Outcomes and prognostic factors in 267 patients with severe acute respiratorysyndrome in Hong Kong

“No 2003 hospital medicine update would be complete without mention of SARS,” Dr. Kettering said in introducing her summary of this retrospective cohort study involving 267 patients.

Of the subjects studied, 227 of whom had confirmed SARS, 52 percent were related to the Amoy Garden outbreak in Hong Kong. Nine percent worked in health care.

In culling through data, researchers found the following:

• Nearly all patients (99 percent) had fever at presentation and 74 percent had chills. Other key common symptoms included malaise (57 percent), cough (44 percent) and shortness of breath (51 percent).
• Interestingly, respiratory symptoms were not seen in up to 13 percent of patients. The physical exam was unrevealing, except for crackles on auscultation in 20 percent of patients and confusion in 1 percent.
• On laboratory findings, 73 percent of patients had lymphopenia, 60 percent had hyponatremia, and 50 percent had thrombocytopenia.
• C-reactive protein was elevated in 75 percent of patients.
• On admission, nearly all patients (96 percent) had pneumonic changes similar to those seen in community-acquired pneumonia. The 4 percent of patients with normal X-ray findings were found to have lung abnormalities (patchy opacification) via CT imaging.

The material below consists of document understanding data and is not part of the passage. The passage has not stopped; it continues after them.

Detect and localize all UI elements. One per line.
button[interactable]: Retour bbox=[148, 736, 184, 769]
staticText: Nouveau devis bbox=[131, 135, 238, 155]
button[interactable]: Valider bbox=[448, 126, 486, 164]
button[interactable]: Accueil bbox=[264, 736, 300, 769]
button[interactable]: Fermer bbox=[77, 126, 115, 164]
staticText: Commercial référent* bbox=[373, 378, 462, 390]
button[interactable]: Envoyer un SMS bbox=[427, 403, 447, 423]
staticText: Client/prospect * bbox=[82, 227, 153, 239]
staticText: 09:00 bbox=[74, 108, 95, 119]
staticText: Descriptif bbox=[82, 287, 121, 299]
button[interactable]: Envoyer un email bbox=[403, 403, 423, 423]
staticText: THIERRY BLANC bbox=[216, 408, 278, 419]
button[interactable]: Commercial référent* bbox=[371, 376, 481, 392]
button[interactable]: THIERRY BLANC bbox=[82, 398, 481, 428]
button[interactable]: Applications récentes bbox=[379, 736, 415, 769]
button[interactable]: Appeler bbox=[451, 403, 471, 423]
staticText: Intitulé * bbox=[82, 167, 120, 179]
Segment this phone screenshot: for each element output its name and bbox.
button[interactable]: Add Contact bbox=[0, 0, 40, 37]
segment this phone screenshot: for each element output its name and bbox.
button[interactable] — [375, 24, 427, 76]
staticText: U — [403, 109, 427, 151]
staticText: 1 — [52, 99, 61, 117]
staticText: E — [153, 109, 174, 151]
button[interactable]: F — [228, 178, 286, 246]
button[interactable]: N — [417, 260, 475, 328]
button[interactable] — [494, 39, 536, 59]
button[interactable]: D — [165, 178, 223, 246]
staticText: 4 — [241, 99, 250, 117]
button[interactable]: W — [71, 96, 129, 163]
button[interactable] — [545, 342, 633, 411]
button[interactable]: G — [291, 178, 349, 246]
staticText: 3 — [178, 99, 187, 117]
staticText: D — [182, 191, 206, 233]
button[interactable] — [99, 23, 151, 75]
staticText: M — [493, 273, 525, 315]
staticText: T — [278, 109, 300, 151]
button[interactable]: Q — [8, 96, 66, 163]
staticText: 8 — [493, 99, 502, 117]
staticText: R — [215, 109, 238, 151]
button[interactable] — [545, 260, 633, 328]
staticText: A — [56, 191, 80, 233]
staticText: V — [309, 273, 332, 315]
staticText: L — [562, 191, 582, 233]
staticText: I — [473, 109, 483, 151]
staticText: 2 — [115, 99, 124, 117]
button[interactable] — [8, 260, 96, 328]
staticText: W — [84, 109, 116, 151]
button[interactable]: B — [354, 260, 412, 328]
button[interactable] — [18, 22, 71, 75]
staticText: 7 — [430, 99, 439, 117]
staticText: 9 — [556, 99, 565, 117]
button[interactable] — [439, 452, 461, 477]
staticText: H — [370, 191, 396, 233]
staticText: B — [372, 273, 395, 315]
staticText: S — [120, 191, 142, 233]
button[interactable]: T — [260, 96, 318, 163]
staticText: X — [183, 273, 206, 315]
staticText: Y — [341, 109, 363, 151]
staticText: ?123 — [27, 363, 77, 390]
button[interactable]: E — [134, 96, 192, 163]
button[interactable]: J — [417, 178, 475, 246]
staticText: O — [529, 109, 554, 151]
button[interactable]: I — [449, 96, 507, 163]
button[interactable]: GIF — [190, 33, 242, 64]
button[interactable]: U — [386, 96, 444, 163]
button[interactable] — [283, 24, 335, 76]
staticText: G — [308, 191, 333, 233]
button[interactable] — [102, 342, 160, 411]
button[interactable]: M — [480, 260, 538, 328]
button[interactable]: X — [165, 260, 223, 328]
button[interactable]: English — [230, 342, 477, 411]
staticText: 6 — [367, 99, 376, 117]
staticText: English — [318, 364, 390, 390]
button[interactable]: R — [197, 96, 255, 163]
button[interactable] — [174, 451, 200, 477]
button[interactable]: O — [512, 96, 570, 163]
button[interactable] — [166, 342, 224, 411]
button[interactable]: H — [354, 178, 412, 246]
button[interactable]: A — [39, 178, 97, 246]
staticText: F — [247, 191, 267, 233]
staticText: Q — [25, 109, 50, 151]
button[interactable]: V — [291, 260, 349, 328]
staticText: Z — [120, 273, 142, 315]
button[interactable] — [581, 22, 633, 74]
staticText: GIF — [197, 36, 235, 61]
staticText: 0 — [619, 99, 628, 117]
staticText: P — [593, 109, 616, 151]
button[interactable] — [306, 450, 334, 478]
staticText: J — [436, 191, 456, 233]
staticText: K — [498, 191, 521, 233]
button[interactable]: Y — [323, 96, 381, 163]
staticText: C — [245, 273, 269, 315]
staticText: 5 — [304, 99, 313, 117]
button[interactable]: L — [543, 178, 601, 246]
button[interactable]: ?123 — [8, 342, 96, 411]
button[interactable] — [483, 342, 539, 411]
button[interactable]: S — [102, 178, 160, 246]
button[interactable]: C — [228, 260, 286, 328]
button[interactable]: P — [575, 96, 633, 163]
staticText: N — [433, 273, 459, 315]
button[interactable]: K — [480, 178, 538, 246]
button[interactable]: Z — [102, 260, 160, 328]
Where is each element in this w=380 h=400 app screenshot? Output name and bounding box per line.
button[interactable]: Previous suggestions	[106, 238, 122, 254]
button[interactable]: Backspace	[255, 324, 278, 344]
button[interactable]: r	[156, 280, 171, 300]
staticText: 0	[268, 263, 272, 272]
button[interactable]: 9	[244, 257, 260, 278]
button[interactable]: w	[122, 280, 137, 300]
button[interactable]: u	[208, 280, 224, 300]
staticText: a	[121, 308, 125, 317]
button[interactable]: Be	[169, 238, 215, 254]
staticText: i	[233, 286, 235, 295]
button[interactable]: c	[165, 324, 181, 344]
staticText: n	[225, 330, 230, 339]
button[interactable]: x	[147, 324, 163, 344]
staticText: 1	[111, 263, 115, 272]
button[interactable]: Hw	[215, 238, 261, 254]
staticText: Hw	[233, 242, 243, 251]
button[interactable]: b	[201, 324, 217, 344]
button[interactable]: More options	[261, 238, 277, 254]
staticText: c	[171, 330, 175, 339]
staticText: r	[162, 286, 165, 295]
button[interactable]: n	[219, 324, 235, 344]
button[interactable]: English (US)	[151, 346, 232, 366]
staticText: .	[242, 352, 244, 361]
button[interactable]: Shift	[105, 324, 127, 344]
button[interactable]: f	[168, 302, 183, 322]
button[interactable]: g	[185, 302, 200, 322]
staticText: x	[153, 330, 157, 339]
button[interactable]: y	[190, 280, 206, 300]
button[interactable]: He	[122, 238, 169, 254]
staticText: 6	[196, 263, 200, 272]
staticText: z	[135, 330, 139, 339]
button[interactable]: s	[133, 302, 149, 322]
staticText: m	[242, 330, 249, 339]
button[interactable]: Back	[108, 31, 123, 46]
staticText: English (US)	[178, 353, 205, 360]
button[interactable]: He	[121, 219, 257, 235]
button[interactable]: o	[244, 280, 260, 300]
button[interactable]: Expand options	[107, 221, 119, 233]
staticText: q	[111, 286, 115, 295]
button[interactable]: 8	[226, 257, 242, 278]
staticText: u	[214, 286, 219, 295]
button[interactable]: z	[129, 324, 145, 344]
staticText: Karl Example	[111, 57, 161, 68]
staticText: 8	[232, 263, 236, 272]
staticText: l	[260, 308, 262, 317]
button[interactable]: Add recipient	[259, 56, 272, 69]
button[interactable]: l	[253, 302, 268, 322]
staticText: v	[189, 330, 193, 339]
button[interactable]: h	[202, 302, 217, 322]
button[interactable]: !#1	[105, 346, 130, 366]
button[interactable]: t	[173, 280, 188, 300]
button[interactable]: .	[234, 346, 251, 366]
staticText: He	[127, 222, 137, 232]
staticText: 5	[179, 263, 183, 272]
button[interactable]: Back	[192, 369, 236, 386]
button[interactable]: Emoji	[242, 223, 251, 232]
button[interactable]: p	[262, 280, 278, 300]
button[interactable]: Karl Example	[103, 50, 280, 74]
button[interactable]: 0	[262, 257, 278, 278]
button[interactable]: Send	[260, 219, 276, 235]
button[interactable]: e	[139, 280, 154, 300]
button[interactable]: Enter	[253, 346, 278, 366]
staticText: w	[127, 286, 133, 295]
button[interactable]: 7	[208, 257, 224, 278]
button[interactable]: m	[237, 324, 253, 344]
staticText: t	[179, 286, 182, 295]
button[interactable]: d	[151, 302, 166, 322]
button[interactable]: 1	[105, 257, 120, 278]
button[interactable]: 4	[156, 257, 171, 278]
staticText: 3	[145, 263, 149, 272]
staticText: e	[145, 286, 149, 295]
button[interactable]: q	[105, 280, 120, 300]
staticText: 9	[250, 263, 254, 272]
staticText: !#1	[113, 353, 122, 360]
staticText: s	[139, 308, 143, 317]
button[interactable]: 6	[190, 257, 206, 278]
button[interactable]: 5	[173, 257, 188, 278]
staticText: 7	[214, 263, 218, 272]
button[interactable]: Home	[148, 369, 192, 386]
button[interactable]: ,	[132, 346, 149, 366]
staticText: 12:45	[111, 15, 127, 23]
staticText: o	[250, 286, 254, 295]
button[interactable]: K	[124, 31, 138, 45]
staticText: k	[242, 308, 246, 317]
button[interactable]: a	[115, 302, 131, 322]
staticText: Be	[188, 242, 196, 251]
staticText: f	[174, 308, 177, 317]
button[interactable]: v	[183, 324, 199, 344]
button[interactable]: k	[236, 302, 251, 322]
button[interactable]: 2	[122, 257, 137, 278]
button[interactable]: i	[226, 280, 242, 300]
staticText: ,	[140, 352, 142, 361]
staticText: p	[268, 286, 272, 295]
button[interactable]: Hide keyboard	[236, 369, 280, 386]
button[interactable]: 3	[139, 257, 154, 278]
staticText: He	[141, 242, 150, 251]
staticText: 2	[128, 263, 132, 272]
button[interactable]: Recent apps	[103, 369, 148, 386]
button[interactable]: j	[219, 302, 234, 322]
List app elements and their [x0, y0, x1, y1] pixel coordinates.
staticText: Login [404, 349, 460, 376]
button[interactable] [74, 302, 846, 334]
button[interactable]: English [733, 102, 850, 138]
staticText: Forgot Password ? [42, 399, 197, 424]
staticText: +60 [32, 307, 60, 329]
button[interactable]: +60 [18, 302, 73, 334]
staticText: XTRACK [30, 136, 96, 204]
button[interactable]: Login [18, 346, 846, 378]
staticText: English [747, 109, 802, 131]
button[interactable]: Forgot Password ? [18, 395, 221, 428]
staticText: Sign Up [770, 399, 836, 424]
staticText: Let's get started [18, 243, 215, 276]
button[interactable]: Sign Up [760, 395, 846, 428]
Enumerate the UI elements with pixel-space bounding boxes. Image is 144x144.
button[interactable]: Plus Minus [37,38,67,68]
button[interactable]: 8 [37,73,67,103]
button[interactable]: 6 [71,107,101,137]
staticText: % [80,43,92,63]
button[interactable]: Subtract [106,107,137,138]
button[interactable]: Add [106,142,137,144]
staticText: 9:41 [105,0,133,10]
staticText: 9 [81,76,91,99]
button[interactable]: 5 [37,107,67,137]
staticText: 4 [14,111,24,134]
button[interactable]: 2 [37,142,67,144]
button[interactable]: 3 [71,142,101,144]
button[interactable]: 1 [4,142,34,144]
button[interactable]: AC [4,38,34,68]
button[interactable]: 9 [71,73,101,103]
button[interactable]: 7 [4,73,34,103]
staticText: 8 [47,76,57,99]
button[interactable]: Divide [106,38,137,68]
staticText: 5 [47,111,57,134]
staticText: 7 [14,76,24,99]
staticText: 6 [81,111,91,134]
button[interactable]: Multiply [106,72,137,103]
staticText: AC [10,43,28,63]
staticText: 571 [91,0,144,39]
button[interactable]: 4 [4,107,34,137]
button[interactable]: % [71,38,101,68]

Dr. Kettering noted that in the 32 patients who died within three months of contracting SARS, predictors of mortality were age (greater than 60 years) and an LDH level greater than 3.8ukat/L. She added that all patients who died experienced respiratory failure, and 44 percent had acute renal failure.

Bonnie Darves is a freelance writer specializing in health care. She is based in Lake Oswego, Ore.